An emerging lawsuit claims that Florida illegally warehouses disabled children in nursing homes. According to one report, some 250 very ill or disabled kids are in nursing homes to avoid paying to enable them to live with their families or in their communities, according to a lawsuit filed by families involved, said the Sun Sentinel. […]
An emerging lawsuit claims that Florida illegally warehouses disabled children in nursing homes.
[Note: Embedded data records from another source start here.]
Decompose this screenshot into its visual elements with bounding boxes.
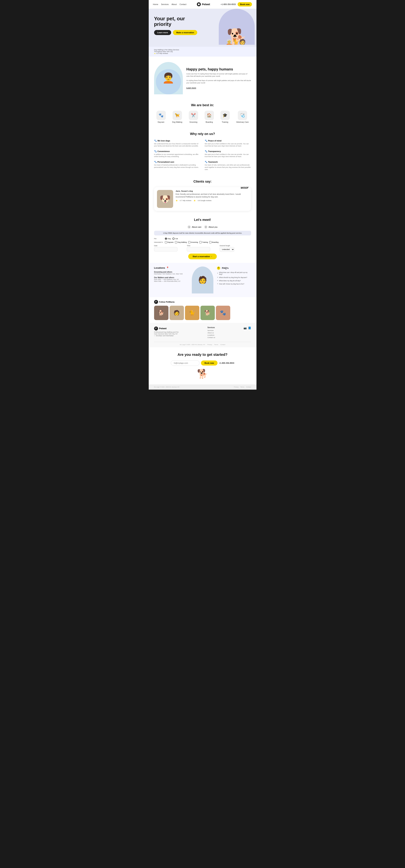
pet-dog-option[interactable]: Dog [165, 238, 171, 240]
why-item-teamwork: 🐾Teamwork Our team of vets, technicians,… [205, 161, 251, 171]
why-item-transparency: 🐾Transparency We want you to feel confid… [205, 150, 251, 158]
bottom-privacy[interactable]: Privacy [234, 386, 238, 388]
paw-icon-3: 🐾 [154, 150, 157, 153]
photo-2[interactable]: 🧑 [170, 306, 184, 320]
service-training[interactable]: 🎓 Training [221, 111, 230, 123]
meet-title: Let's meet! [154, 218, 251, 222]
cb-daycare-box[interactable] [165, 241, 167, 243]
tab-about-you[interactable]: 2 About you [204, 225, 217, 228]
woof-label: WOOF [241, 186, 248, 189]
photo-5[interactable]: 🐾 [216, 306, 230, 320]
footer-logo: P Petwet [154, 327, 179, 331]
service-boarding[interactable]: 🏠 Boarding [205, 111, 214, 123]
cat-radio-dot[interactable] [172, 238, 175, 240]
cb-grooming-box[interactable] [188, 241, 190, 243]
faq-item-3[interactable]: ▼ What does my dog do all day? [217, 280, 251, 282]
length-select[interactable]: Undecided [220, 247, 234, 252]
why-item-peace: 🐾Peace of mind We want you to feel confi… [205, 140, 251, 147]
footer-privacy[interactable]: Privacy [207, 344, 212, 345]
loc-walkers-addr1: East Side — 444 Madison Ave, NY [154, 279, 188, 280]
daycare-label: Daycare [158, 121, 164, 123]
cb-walking-box[interactable] [175, 241, 177, 243]
promo-text: 1 Day FREE daycare trail for new clients… [163, 232, 242, 234]
why-item-love: 🐾We love dogs We understand that your fu… [154, 140, 200, 147]
loc-grooming: Grooming and others Manhattan, 944 Madis… [154, 271, 188, 275]
nav-home[interactable]: Home [153, 3, 158, 5]
photo-1[interactable]: 🐕 [154, 306, 168, 320]
site-logo: Petwet [197, 2, 210, 6]
nav-services[interactable]: Services [161, 3, 169, 5]
promo-banner: 1 Day FREE daycare trail for new clients… [154, 231, 251, 236]
footer-links: Services Services About us Locations Con… [207, 327, 215, 339]
training-label: Training [222, 121, 228, 123]
tab-num-2: 2 [204, 225, 207, 228]
paw-icon-4: 🐾 [205, 150, 207, 153]
facebook-icon[interactable]: 📘 [248, 327, 251, 330]
google-icon: ⭐ [194, 200, 196, 202]
faq-item-4[interactable]: ▼ How will I know my dog has to fun? [217, 283, 251, 285]
footer-link-locations[interactable]: Locations [207, 334, 215, 336]
daycare-icon: 🐾 [157, 111, 166, 120]
cta-email-input[interactable] [171, 360, 200, 366]
pet-cat-option[interactable]: Cat [172, 238, 178, 240]
reservation-button[interactable]: Make a reservation [173, 30, 197, 35]
cb-daycare[interactable]: Daycare [165, 241, 174, 243]
reviewer-name: Jane, Susan's dog [176, 190, 248, 192]
dog-radio-dot[interactable] [165, 238, 167, 240]
footer-link-services[interactable]: Services [207, 330, 215, 331]
footer-link-contact[interactable]: Contact us [207, 337, 215, 338]
faq-item-1[interactable]: ▼ What time can I drop off and pick up m… [217, 272, 251, 275]
review-dog-image: 🐶 [157, 190, 173, 208]
cb-dog-walking[interactable]: Dog Walking [175, 241, 187, 243]
happy-learn-more[interactable]: Learn more [187, 87, 196, 89]
photo-4[interactable]: 🐕 [200, 306, 215, 320]
footer-link-about[interactable]: About us [207, 332, 215, 334]
nav-contact[interactable]: Contact [179, 3, 187, 5]
service-veterinary[interactable]: 🩺 Veterinary Care [236, 111, 248, 123]
date-time-inputs: Date Time Desired length Undecided [154, 245, 251, 252]
cb-training[interactable]: Training [199, 241, 208, 243]
time-input[interactable] [187, 247, 210, 251]
bottom-bar: No Logo © 2024 · 2000 NY, Avenue, NY Pri… [149, 384, 257, 390]
tab-about-care[interactable]: 1 About care [188, 225, 201, 228]
date-input[interactable] [154, 247, 177, 251]
hero-content: Your pet, our priority Learn more Make a… [154, 16, 201, 35]
nav-about[interactable]: About [171, 3, 177, 5]
instagram-icon[interactable]: 📷 [243, 327, 246, 330]
grooming-icon: ✂️ [189, 111, 198, 120]
cb-grooming[interactable]: Grooming [188, 241, 198, 243]
cb-training-box[interactable] [199, 241, 202, 243]
learn-more-button[interactable]: Learn more [154, 30, 171, 35]
service-grooming[interactable]: ✂️ Grooming [189, 111, 198, 123]
start-reservation-button[interactable]: Start a reservation → [188, 254, 217, 259]
service-dog-walking[interactable]: 🦮 Dog Walking [172, 111, 182, 123]
photo-3[interactable]: 🐈 [185, 306, 199, 320]
faq-column: ? FAQ's ▼ What time can I drop off and p… [217, 267, 251, 293]
footer-contact[interactable]: Contact [221, 344, 226, 345]
cb-boarding-box[interactable] [209, 241, 211, 243]
grooming-label: Grooming [190, 121, 197, 123]
subhero-rating: ★ 4.9 Yelp reviews [154, 53, 179, 55]
book-button[interactable]: Book now [238, 2, 252, 6]
happy-desc2: I'm styling these final days of summer w… [187, 80, 251, 84]
bottom-contact[interactable]: Contact [246, 386, 251, 388]
training-icon: 🎓 [221, 111, 230, 120]
bottom-terms[interactable]: Terms [240, 386, 244, 388]
hero-section: Your pet, our priority Learn more Make a… [149, 9, 257, 47]
chevron-down-icon-4: ▼ [217, 283, 218, 285]
star-icon: ★ [154, 53, 156, 55]
happy-content: Happy pets, happy humans Come see how I'… [187, 67, 251, 89]
why-item-convenience: 🐾Convenience In addition to our convenie… [154, 150, 200, 158]
footer-terms[interactable]: Terms [214, 344, 218, 345]
center-image-area: 🧑 [192, 267, 213, 293]
faq-item-2[interactable]: ▼ What should my dog bring for daycare? [217, 277, 251, 278]
cta-book-button[interactable]: Book now [201, 361, 218, 366]
cb-boarding[interactable]: Boarding [209, 241, 218, 243]
hero-people-illustration: 🧑‍🦳🐈🧑 [154, 39, 251, 47]
services-checkbox-group: Daycare Dog Walking Grooming Training Bo… [165, 241, 218, 243]
service-daycare[interactable]: 🐾 Daycare [157, 111, 166, 123]
meet-tabs: 1 About care 2 About you [154, 225, 251, 228]
subhero-line2: Throughout New York City [154, 51, 179, 53]
length-group: Desired length Undecided [220, 245, 251, 252]
loc-walkers-name: Our Walkers and others [154, 277, 188, 279]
According to one report, some 250 very ill or disabled kids are in nursing homes to avoid paying to enable them to live with their families or in their communities, according to a lawsuit filed by families involved, said the Sun Sentinel.
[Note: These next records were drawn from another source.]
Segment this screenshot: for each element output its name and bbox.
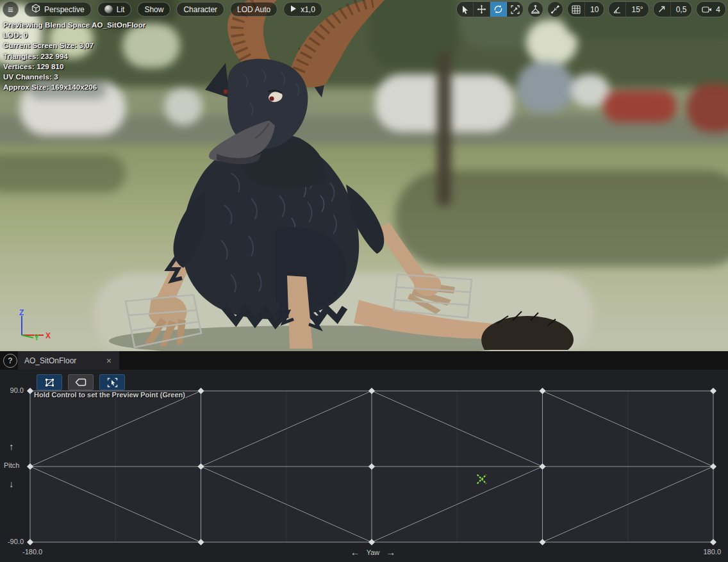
tab-title: AO_SitOnFloor [24, 356, 105, 365]
blendspace-panel: ? AO_SitOnFloor × Hold Control to set th… [0, 351, 728, 562]
rotation-snap-value: 15° [626, 5, 648, 14]
rotate-icon [493, 4, 503, 14]
gizmo-y-label: Y [34, 333, 39, 340]
label-tag-icon [75, 378, 87, 386]
viewport-toolbar-right: 10 15° 0,5 4 [456, 1, 726, 17]
move-tool-button[interactable] [474, 2, 490, 17]
yaw-axis-label: Yaw [367, 549, 380, 556]
yaw-max-label: 180.0 [699, 548, 721, 556]
scale-snap-value: 0,5 [671, 5, 692, 14]
viewport-toolbar-left: ≡ Perspective Lit Show Character LOD Aut… [3, 1, 322, 17]
grid-snap-control[interactable]: 10 [567, 1, 604, 17]
blendspace-editor-window: Previewing Blend Space AO_SitOnFloor LOD… [0, 0, 728, 562]
scale-snap-icon [654, 2, 671, 17]
stats-line: Approx Size: 169x140x206 [3, 82, 145, 92]
move-icon [477, 4, 486, 14]
tab-ao-sitonfloor[interactable]: AO_SitOnFloor × [18, 351, 119, 370]
pitch-max-label: 90.0 [0, 386, 24, 394]
lit-label: Lit [117, 5, 125, 14]
stats-line: Vertices: 129 810 [3, 62, 145, 72]
scale-snap-control[interactable]: 0,5 [653, 1, 693, 17]
rotation-snap-control[interactable]: 15° [608, 1, 649, 17]
angle-snap-icon [609, 2, 626, 17]
rotate-tool-button[interactable] [490, 2, 507, 17]
playback-speed-value: x1,0 [301, 5, 315, 14]
playback-speed-button[interactable]: x1,0 [283, 2, 322, 17]
pitch-min-label: -90.0 [0, 538, 24, 545]
pitch-up-arrow-icon: ↑ [9, 441, 14, 452]
yaw-right-arrow-icon: → [386, 547, 395, 558]
grid-snap-value: 10 [585, 5, 604, 14]
blendspace-grid[interactable] [0, 370, 728, 562]
character-label: Character [183, 5, 217, 14]
surface-snap-icon [531, 4, 540, 14]
preview-stats: Previewing Blend Space AO_SitOnFloor LOD… [3, 20, 145, 92]
vertex-snap-icon [550, 4, 560, 14]
viewport-menu-button[interactable]: ≡ [3, 1, 19, 17]
camera-icon [697, 2, 715, 17]
transform-tools-group [456, 1, 524, 17]
preview-point-hint: Hold Control to set the Preview Point (G… [34, 391, 185, 399]
preview-point-toggle-button[interactable] [99, 374, 125, 390]
gizmo-z-label: Z [19, 310, 24, 317]
cube-icon [31, 4, 40, 15]
grid-snap-icon [568, 2, 585, 17]
yaw-left-arrow-icon: ← [351, 547, 360, 558]
cursor-icon [461, 5, 469, 14]
show-label: Show [144, 5, 163, 14]
lod-label: LOD Auto [237, 5, 270, 14]
yaw-min-label: -180.0 [22, 548, 42, 556]
surface-snapping-button[interactable] [527, 1, 543, 17]
pitch-down-arrow-icon: ↓ [9, 478, 14, 489]
show-button[interactable]: Show [137, 2, 170, 17]
help-button[interactable]: ? [3, 354, 17, 368]
labels-toggle-button[interactable] [68, 374, 94, 390]
preview-viewport[interactable]: Previewing Blend Space AO_SitOnFloor LOD… [0, 0, 728, 351]
scale-icon [511, 5, 520, 14]
menu-icon: ≡ [8, 4, 13, 14]
help-icon: ? [8, 356, 12, 365]
camera-speed-value: 4 [715, 5, 725, 14]
tab-close-icon[interactable]: × [105, 356, 113, 365]
gizmo-x-label: X [46, 331, 51, 340]
tab-bar: ? AO_SitOnFloor × [0, 351, 728, 370]
character-button[interactable]: Character [176, 2, 224, 17]
camera-speed-control[interactable]: 4 [696, 1, 726, 17]
scale-tool-button[interactable] [507, 2, 523, 17]
lod-auto-button[interactable]: LOD Auto [230, 2, 277, 17]
triangulation-toggle-button[interactable] [37, 374, 62, 390]
perspective-label: Perspective [44, 5, 85, 14]
blendspace-toolbar [37, 374, 125, 390]
select-tool-button[interactable] [457, 2, 474, 17]
stats-line: LOD: 0 [3, 30, 145, 40]
pitch-axis-label: Pitch [4, 461, 19, 469]
lit-button[interactable]: Lit [97, 2, 132, 17]
stats-line: UV Channels: 3 [3, 72, 145, 82]
triangulation-icon [44, 377, 55, 388]
perspective-button[interactable]: Perspective [24, 2, 92, 17]
stats-line: Current Screen Size: 3,07 [3, 40, 145, 51]
stats-line: Triangles: 232 994 [3, 51, 145, 62]
stats-line: Previewing Blend Space AO_SitOnFloor [3, 20, 145, 30]
play-icon [290, 5, 297, 14]
axis-gizmo: Z X Y [14, 310, 55, 340]
vertex-snapping-button[interactable] [547, 1, 563, 17]
lit-sphere-icon [104, 5, 113, 13]
preview-select-icon [107, 377, 118, 388]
Because the children are denied home nursing care and other services, they have been forced into institutions, living there for months, even years. This despite that their physicians have cleared them to return home with their families, said the lawsuit, which was filed in federal court in Fort Lauderdale, said the Sun Sentinel.
Another group of families filed a separate lawsuit alleging that some 3,300 at-risk children who are living at home fear that the dearth of services provided by Florida Medicaid will force them into nursing homes, according to the Sun Sentinel.
The Sun Sentinel explained that the lawsuits argue that Florida’s practices are in violation of the Americans With Disabilities Act and a U.S. Supreme Court ruling that mandates states provide services to ensure people are kept in the least restrictive settings possible, including foster care or group homes. The Sun Sentinel noted that officials at the state Agency for Health Care Administration, which runs Medicaid, and the state Department of Health, which oversees many of the children involved, declined to comment.
According to the lawsuit, warehousing these children ends up costing the state more money overall, said Courthouse News. The plaintiffs argue that “The overall costs to institutionalize all of the plaintiffs and plaintiff class members in nursing facilities is more than the overall costs of providing at home care.” Adding that the “defendants have and continue to make cuts in plaintiffs’ and class members’ services which have placed them at risk of unnecessary institutionalization in nursing facilities.”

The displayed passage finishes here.